Plaintiffs, Borgenicht and Jost, are two separate individuals asserting separate causes of action in one lawsuit. This represents an improper union of parties and causes of action in one case, and the remedy is found in Va. Code § 8.01-5. The relief allowed therein shall be granted and plaintiffs can elect which of the plaintiffs and respective causes of action shall be dropped from this lawsuit. In accordance with the statute, the dropped claim(s) shall not abate.

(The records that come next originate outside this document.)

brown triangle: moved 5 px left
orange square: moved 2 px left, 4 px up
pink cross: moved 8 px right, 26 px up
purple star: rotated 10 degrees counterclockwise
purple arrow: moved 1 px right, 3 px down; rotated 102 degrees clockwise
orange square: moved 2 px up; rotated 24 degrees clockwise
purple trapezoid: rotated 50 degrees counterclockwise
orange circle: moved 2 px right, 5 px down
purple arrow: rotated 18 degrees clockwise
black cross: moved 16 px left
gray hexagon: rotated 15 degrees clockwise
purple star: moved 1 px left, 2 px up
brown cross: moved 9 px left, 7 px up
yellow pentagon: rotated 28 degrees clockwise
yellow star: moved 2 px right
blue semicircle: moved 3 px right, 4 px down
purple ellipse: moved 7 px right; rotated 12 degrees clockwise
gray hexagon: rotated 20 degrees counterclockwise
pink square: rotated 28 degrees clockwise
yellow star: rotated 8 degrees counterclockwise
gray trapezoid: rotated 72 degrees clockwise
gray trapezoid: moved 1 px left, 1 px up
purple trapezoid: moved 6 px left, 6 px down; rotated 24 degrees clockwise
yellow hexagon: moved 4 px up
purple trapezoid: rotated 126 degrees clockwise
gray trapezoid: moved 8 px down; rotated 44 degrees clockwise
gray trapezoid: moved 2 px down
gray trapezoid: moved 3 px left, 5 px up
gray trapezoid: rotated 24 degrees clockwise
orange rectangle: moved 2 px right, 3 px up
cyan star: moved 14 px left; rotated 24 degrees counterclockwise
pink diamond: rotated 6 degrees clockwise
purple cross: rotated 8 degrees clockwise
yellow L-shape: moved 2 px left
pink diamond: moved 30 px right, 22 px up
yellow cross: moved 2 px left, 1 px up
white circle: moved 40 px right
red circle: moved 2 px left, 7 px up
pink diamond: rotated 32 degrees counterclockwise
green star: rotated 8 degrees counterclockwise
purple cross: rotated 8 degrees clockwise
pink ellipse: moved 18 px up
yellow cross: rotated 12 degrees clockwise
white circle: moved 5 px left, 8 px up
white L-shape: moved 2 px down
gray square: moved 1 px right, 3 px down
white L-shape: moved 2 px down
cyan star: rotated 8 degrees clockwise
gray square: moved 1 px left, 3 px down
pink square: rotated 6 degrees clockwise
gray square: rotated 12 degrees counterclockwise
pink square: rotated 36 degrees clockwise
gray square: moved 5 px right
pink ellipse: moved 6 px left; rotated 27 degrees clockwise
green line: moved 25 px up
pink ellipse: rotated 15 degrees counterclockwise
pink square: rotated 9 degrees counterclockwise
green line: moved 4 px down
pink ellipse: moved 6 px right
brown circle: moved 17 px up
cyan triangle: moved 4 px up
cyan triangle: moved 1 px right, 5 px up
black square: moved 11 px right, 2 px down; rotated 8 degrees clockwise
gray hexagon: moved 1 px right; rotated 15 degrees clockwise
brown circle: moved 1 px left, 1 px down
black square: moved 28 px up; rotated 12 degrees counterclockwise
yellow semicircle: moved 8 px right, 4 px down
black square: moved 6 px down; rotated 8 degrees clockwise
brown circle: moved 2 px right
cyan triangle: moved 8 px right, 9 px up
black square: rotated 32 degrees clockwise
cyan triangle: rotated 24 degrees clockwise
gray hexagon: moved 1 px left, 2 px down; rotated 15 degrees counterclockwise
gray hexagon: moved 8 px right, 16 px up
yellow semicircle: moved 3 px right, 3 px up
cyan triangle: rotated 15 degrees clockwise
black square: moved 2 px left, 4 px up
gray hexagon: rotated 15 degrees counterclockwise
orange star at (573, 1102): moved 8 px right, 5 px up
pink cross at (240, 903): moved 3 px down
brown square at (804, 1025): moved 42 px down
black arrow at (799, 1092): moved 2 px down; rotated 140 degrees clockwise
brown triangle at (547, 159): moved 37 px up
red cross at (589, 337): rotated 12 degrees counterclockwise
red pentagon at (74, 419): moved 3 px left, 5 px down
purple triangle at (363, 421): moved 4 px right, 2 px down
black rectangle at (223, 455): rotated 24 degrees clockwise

Ms. Askew can prepare and submit an order with exceptions noted regarding the ruling on Norment’s demurrer overruling in part and sustaining in part and Mr. Corrigan can submit an order with exceptions noted regarding the ruling on misjoinder with a provision that plaintiffs make this election within ten days from the date of the order or stating the election. The order implementing the rulings on demurrer should provide Jost the ability to amend within fifteen days of the date of entry, with any responsive pleading to be filed within ten days of filing of any Amended Complaint.